Es existiert neben dem Teich in ca. 1m Höhe ein Podest, auf dem früher die Filteranlage stand und von wo aus ein Bachlauf zurück in den Teich gespeist wurde.

Der Tipp des Vorbesitzers war nur: "Hol dir was von Oase, die sind gut."

Bedenkt man das vorhandene Wasservolumen so landet man danach ja beim OASE Teichfilter Biotec Screenmatic Set 40000?

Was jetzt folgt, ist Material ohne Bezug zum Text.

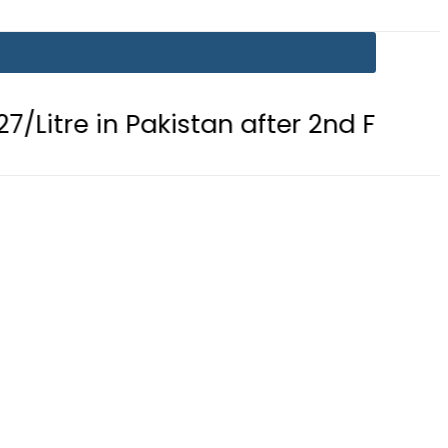
n Pakistan after 2nd Fuel Price Cut i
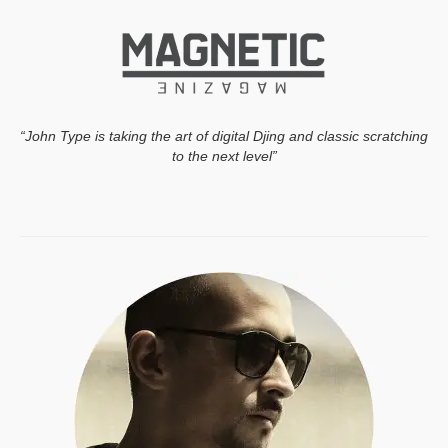
“John Type is taking the art of digital Djing and classic scratching
to the next level”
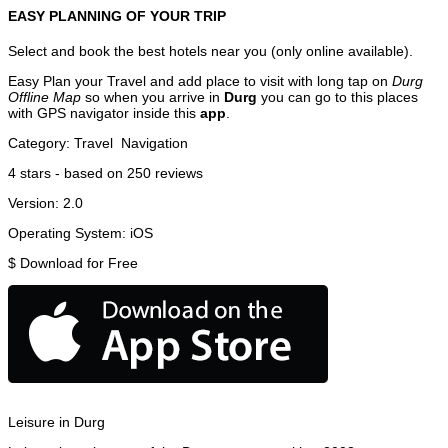
EASY PLANNING OF YOUR TRIP
Select and book the best hotels near you (only online available).
Easy Plan your Travel and add place to visit with long tap on
Durg
Offline Map
so when you arrive in
Durg
you can go to this places
with GPS navigator inside this
app
.
Category:
Travel
Navigation
4
stars - based on
250
reviews
Version:
2.0
Operating System:
iOS
$
Download for Free
Leisure in Durg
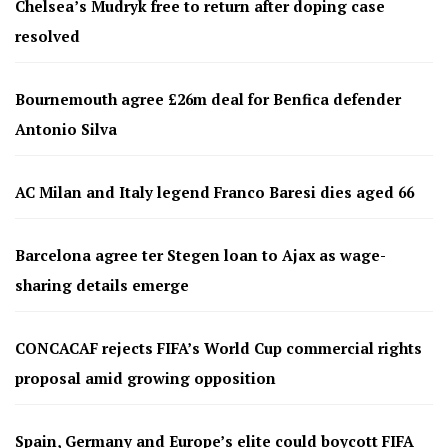
Chelsea’s Mudryk free to return after doping case
resolved
Bournemouth agree £26m deal for Benfica defender
Antonio Silva
AC Milan and Italy legend Franco Baresi dies aged 66
Barcelona agree ter Stegen loan to Ajax as wage-
sharing details emerge
CONCACAF rejects FIFA’s World Cup commercial rights
proposal amid growing opposition
Spain, Germany and Europe’s elite could boycott FIFA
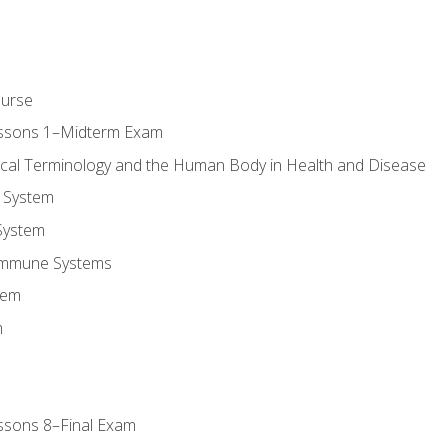
ourse
essons 1–Midterm Exam
ical Terminology and the Human Body in Health and Disease
 System
System
Immune Systems
tem
m
ssons 8–Final Exam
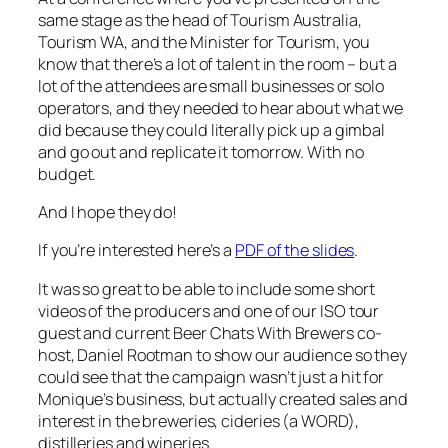
same stage as the head of Tourism Australia,
Tourism WA, and the Minister for Tourism, you
know that there’s a lot of talent in the room – but a
lot of the attendees are small businesses or solo
operators, and they needed to hear about what we
did because they could literally pick up a gimbal
and go out and replicate it tomorrow. With no
budget.
And I hope they do!
If you’re interested here’s a
PDF of the slides
.
It was so great to be able to include some short
videos of the producers and one of our ISO tour
guest and current Beer Chats With Brewers co-
host, Daniel Rootman to show our audience so they
could see that the campaign wasn’t just a hit for
Monique’s business, but actually created sales and
interest in the breweries, cideries (a WORD),
distilleries and wineries.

Nun habe ich mich dazu einige Zeit jetzt im Forum belesen und finde die Variante, selbst einen Filter zu bauen auch sehr interessant, jedoch fehlt mir dazu schlichtweg die Zeit (am Haus muss auch noch etwas gemacht werden).
Und da der Teich ja bereits vorhanden ist und auch mit dem so langsam einsetzenden Frühling schneller Handlungsbedarf besteht ist die Frage, ist oben genanntes Set eine vernünftige Sofortlösung, oder gibt es eventuell kostengünstigere Alternativen (da wir Kinder haben, haben wir uns erstmal um einen vernünftigen Teichzaun gekümmert).

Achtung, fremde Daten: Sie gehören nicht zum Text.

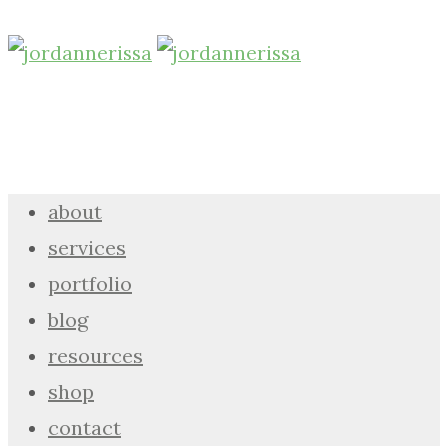
about
services
portfolio
blog
resources
shop
contact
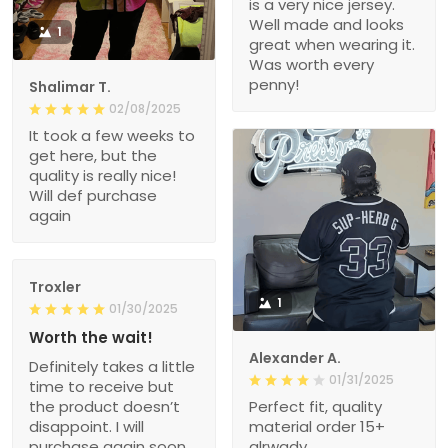
is a very nice jersey.
Well made and looks
1
great when wearing it.
Was worth every
penny!
Shalimar T.
02/08/2025
It took a few weeks to
get here, but the
quality is really nice!
Will def purchase
again
Troxler
1
01/30/2025
Worth the wait!
Alexander A.
Definitely takes a little
01/31/2025
time to receive but
the product doesn’t
Perfect fit, quality
disappoint. I will
material order 15+
purchase again soon.
alrwady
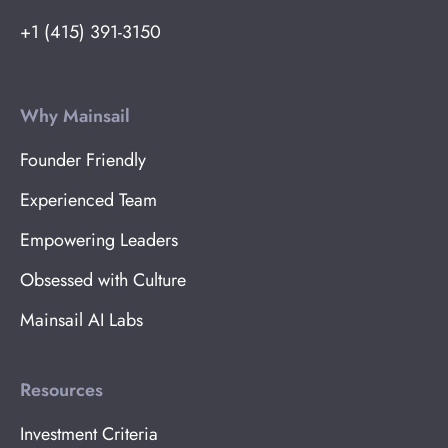
+1 (415) 391-3150
Why Mainsail
Founder Friendly
Experienced Team
Empowering Leaders
Obsessed with Culture
Mainsail AI Labs
Resources
Investment Criteria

Ich habe auch schon über gebrauchte Filter- und Pumptechnik nachgedacht, jedoch fehlt mir der Sachverstand, Vollständigkeit und Funtkionsfähigkeit überprüfen zu können und überhaupt die Erfahrung, welcher Preis wofür angemessen ist.


Vielen Dank schon mal vorab für Eure ratgebenden Antworten.

Schönen Gruß
TIS


----------



## Christine (1. März 2012)

*AW: Zum Haus gabs nen Teich*

Hallo TIS,

und herzlich :Willkommen2 bei uns. Hier bist Du auf jeden Fall richtig.

Lies Dich erstmal schlau. In der Zwischenzeit machst Du mal ein paar Fotos für uns.

Bei dem Volumen und dem Besatz brauchst wegen der fehlenden Filteranlage nicht in Panik zu verfallen. 
Wenn Du kein Futter hinein wirfst, was Goldis und __ Moderlieschen bei einem eingefahrenen Teich nicht brauchen, dürftest Du da wenig Probleme haben.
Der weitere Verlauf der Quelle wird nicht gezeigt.